Exercise objective: In the data that follows, each entry is to be restated exactly.

[Dataset entries]
★ ★ ★ ★ ★
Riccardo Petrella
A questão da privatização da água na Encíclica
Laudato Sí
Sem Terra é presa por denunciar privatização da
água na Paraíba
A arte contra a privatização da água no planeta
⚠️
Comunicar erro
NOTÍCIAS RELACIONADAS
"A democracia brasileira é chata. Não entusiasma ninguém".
★ ★ ★ ★ ★
Task result:
Riccardo Petrella
A questão da privatização da água na Encíclica
Laudato Sí
Sem Terra é presa por denunciar privatização da
água na Paraíba
A arte contra a privatização da água no planeta
⚠️
Comunicar erro
NOTÍCIAS RELACIONADAS
"A democracia brasileira é chata. Não entusiasma ninguém".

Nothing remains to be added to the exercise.